ACTION ITEM:
Search the entries for the word "para" and return every line where it is found.

(Transcribed page contents)
- Opening Delimiter -
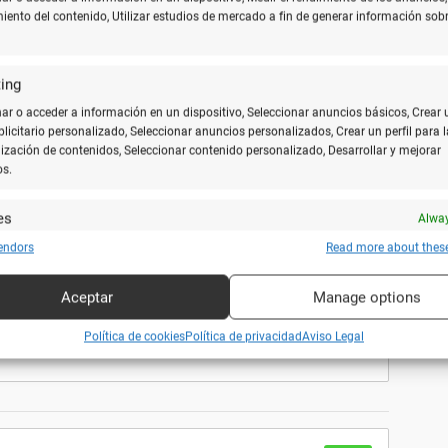
miento del contenido, Utilizar estudios de mercado a fin de generar información sobr
ing
10
r o acceder a información en un dispositivo, Seleccionar anuncios básicos, Crear 
ntenta de su primera clase!! Le gusta tanto el
ublicitario personalizado, Seleccionar anuncios personalizados, Crear un perfil para l
do que se forme desde pequeña. MUCHAS GRACIAS
ización de contenidos, Seleccionar contenido personalizado, Desarrollar y mejorar
os.
es
Alway
y combinar fuentes de datos off line, Vincular diferentes dispositivos, Recibir
endors
Read more about thes
ar para su identificación las características del dispositivo que se envían
10
icamente.
Aceptar
Manage options
ciar mis clases de pintura y han resultado de
en servicio y amabilidad por parte del chico que nos
ar datos de localización geográfica precisa, Analizar activamente las
Política de cookies
Política de privacidad
Aviso Legal
rísticas del dispositivo para su identificación.
zar la seguridad, evitar fraudes y depurar errores, Servir
Alway
amente anuncios o contenido.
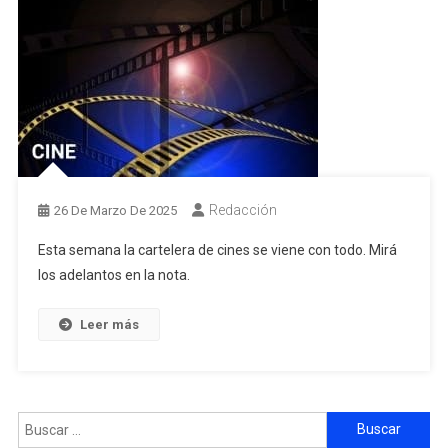
Redacción
26 De Marzo De 2025
Esta semana la cartelera de cines se viene con todo. Mirá
los adelantos en la nota.
Leer más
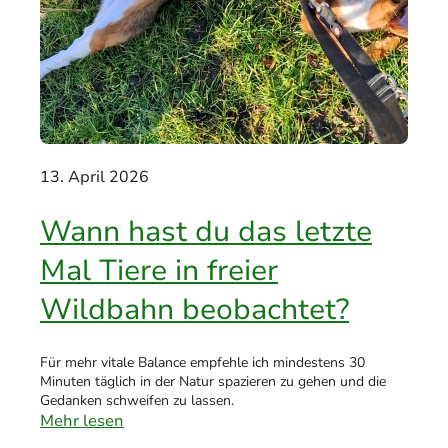
13. April 2026
Wann hast du das letzte
Mal Tiere in freier
Wildbahn beobachtet?
Für mehr vitale Balance empfehle ich mindestens 30
Minuten täglich in der Natur spazieren zu gehen und die
Gedanken schweifen zu lassen.
Mehr lesen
- Closing Delimiter -
SOLUTION TO THIS EXERCISE:
ublicitario personalizado, Seleccionar anuncios personalizados, Crear un perfil para l
ar para su identificación las características del dispositivo que se envían
rísticas del dispositivo para su identificación.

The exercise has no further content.